Any company must enter the market where the most money can be made, while the market and infrastructure develop. Analogy: If you were establishing a farm in new territory, wouldn't you plant your seeds in the small patch of best soil and keep yourself alive while you cleared the large areas where yield is lower?

IOW, manufacturers need to "make it on margin rather than volume" until the batteries, infrastructure and consumers are ready. At that point, widespread acceptance drives manufacturing, distribution, sales, service - an EV economy.

So, while "free-market" advocates may grouse about subsidies/loans to the folks making EVs for the elite, the long-term benefit is more affordable transport for all, as oil will not be getting cheaper.

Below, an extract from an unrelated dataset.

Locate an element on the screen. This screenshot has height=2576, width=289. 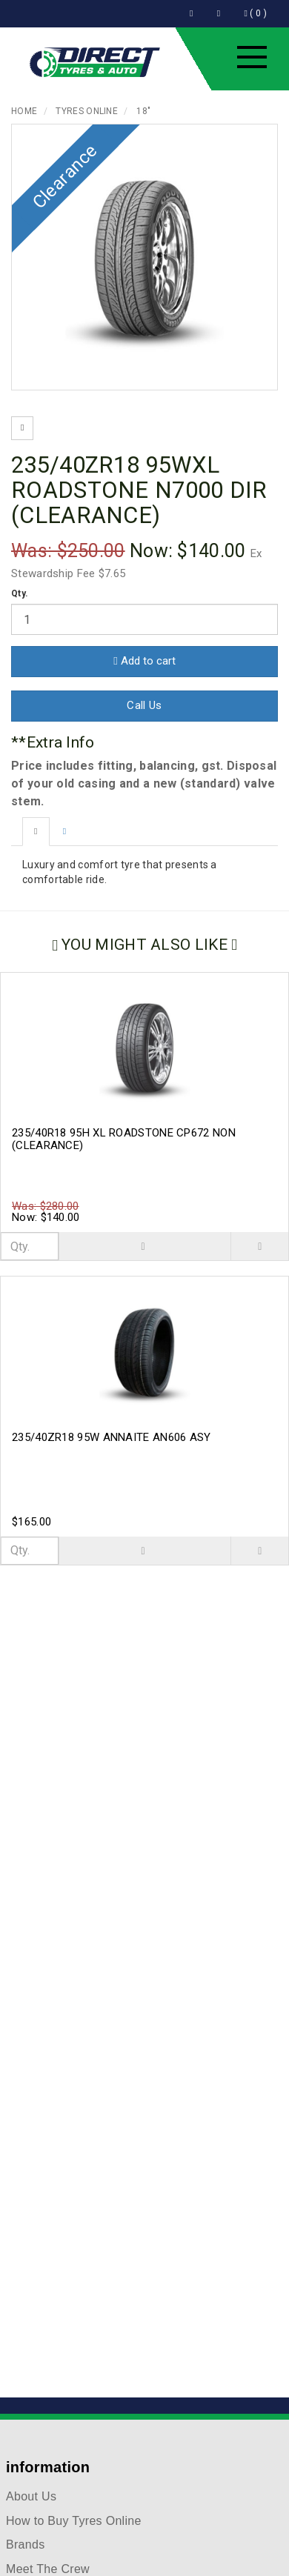 Brands is located at coordinates (25, 2544).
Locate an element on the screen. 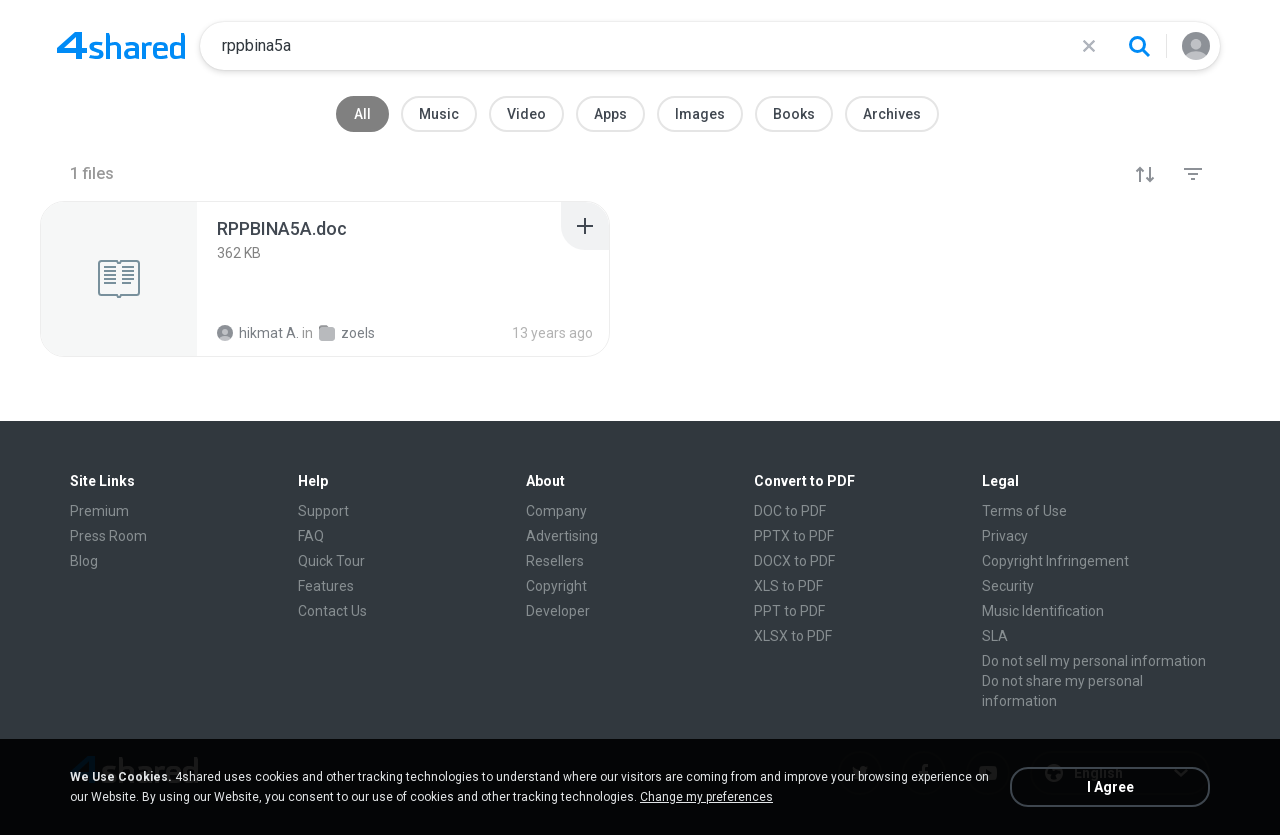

The benefits of more affordable transportation ripple through all aspects of society, just as the deficits of higher prices for oil do.
 
Well said tylerdurden. I wish I could write that eloquently.
 
TylerDurden said:
, manufacturers need to "make it on margin rather than volume" until the batteries, infrastructure and consumers are ready..
Thats the theory, but i doubt Tesla had much of a margin ..(if any).. on the Roadster, and they wont be able to cream "ferrari" levels of margin on the $50k "S" model ! They will need Volume to get a return from that.
I also doubt, that they would have been able to milk a company like Daimler for heavy margins on those packs they assembled for them.
 
Hillhater said:
...i doubt Tesla had much of a margin ..(if any).. on the Roadster, and they wont be able to cream "ferrari" levels of margin on the $50k "S" model ! They will need Volume to get a return from that.
I also doubt, that they would have been able to milk a company like Daimler for heavy margins on those packs they assembled for them.
I can't disagree, but lean more on the point that manufacturers will enter the most receptive segments of the market. e.g.: Pulsar before Swatch before dollar-store watch.

Or as the oft-cited gag goes: "Why did Jesse James rob banks?... Because, that's where the money is."
 
Grid tying the cars may not seem very attractive for a variety of reasons, but I believe power companies could have A large impact on electric car adoption/costs. Imagine households getting money back from sharing electricity during peak demand. This could work if everyone scheduled their charge and cloud logged use patterns. I suppose this is not good for the batteries to be cycled over 0 miles, but maybe one day battery characteristics will be economical for this type of application.

There are a number of families who will not drive very often at all-- (elderly, for example), an electric car being used as a buffer for the grid could put the car to use.